DATA FOR REVIEW below:

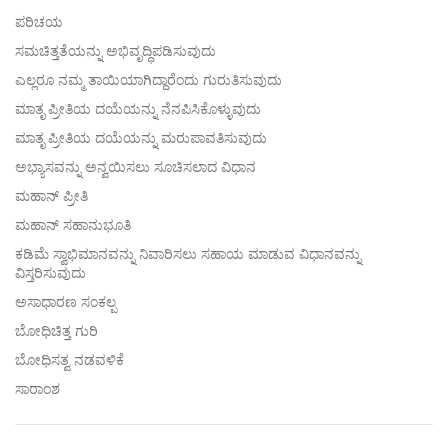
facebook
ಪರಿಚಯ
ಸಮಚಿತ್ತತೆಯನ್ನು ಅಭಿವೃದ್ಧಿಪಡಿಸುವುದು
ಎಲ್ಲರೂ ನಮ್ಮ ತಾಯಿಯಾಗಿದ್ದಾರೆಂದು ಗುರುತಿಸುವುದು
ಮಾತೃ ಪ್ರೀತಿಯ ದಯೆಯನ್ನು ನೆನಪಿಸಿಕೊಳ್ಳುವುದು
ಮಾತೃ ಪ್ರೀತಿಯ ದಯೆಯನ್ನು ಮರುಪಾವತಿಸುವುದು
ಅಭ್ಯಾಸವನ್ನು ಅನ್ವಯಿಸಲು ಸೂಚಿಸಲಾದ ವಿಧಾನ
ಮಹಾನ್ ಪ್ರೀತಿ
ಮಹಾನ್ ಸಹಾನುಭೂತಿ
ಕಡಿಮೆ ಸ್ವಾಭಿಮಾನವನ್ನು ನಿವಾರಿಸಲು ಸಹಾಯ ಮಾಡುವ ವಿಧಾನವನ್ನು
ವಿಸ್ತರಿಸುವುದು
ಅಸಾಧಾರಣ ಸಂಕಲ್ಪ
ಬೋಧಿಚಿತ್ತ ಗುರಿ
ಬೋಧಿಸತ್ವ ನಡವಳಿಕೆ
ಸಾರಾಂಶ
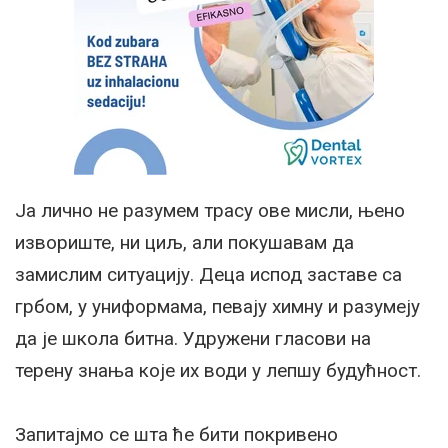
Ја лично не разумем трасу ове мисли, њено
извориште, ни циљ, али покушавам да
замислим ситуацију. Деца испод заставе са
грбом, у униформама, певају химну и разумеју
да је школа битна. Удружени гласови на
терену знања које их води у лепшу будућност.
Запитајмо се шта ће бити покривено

End of DATA FOR REVIEW.

WHAT YOU WILL DO.
The output consists solely of the lines from the line that contains "замислим ситуацију. Деца испод заставе са" through the final line of the data.

RESPONSE TO THIS TASK.
замислим ситуацију. Деца испод заставе са
грбом, у униформама, певају химну и разумеју
да је школа битна. Удружени гласови на
терену знања које их води у лепшу будућност.
Запитајмо се шта ће бити покривено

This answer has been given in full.